*** DATA UNDER STUDY Section Begins ***

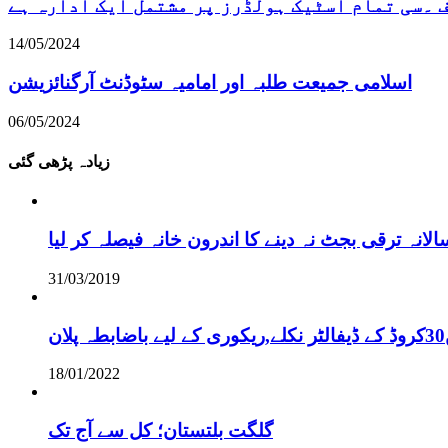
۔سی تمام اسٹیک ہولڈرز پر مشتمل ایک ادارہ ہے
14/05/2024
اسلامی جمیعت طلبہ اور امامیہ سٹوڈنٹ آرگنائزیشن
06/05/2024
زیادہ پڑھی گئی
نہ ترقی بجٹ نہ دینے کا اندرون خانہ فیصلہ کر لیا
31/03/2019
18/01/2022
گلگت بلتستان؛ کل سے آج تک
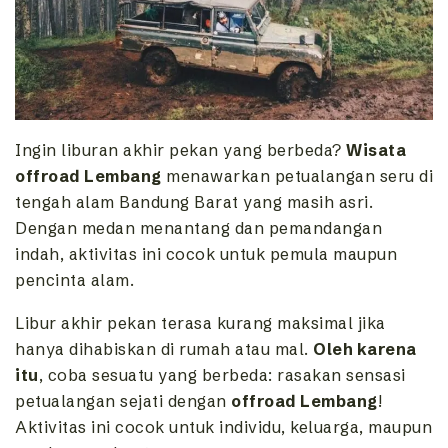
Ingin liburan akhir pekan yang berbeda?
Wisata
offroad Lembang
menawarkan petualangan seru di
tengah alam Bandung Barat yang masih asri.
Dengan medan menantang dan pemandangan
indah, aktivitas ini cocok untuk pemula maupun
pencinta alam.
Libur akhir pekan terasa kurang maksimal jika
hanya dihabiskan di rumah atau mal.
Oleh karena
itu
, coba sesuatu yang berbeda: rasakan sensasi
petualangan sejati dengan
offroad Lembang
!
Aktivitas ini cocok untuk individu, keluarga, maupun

*** DATA UNDER STUDY Section Ends ***
*** DATA UNDER STUDY Section Begins ***

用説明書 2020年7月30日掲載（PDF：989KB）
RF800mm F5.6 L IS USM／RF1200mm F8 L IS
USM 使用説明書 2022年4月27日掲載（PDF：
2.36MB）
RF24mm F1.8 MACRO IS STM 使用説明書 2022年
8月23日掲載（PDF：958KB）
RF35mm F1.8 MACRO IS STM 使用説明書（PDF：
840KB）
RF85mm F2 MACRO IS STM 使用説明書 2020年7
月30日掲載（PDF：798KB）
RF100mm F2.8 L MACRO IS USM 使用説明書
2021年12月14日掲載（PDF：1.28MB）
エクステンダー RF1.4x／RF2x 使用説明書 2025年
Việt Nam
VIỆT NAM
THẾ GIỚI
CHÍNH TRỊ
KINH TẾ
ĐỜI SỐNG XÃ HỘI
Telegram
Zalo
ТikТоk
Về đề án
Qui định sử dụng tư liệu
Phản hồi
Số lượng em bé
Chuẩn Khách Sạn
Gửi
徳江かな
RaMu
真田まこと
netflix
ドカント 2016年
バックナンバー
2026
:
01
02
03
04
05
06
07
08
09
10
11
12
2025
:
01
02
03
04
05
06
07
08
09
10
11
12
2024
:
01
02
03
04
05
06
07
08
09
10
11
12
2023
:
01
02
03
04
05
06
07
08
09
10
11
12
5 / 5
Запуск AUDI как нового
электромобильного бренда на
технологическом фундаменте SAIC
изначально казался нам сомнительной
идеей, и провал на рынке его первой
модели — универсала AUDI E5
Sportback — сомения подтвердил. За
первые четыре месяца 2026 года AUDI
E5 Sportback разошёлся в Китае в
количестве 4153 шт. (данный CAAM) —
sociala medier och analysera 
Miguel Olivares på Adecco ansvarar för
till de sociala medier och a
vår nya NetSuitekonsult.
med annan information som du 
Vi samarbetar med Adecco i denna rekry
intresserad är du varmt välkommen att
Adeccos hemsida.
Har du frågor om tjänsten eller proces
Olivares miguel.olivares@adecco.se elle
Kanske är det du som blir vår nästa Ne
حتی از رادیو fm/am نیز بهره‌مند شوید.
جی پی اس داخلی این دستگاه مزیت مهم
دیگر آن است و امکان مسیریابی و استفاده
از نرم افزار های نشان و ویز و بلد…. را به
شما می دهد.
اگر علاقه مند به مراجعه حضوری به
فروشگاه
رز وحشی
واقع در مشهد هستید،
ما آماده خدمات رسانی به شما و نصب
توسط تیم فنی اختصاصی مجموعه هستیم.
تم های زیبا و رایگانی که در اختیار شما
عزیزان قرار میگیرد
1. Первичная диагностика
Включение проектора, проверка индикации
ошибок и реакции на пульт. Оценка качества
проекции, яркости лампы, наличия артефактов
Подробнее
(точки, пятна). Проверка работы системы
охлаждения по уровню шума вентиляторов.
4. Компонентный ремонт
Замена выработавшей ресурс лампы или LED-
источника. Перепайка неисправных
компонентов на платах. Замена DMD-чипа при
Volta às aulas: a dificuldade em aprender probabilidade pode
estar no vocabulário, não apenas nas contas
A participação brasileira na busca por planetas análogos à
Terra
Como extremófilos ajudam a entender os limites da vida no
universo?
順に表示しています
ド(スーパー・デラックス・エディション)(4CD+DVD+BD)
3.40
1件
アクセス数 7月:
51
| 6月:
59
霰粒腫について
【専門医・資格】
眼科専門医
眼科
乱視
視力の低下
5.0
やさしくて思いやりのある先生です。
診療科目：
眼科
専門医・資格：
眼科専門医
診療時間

*** DATA UNDER STUDY Section Ends ***

» **YOUR TASK**
Go through the listing above, and whenever a line holds the word "berbeda", copy it.

» **EXERCISE SOLUTION**
Ingin liburan akhir pekan yang berbeda?
, coba sesuatu yang berbeda: rasakan sensasi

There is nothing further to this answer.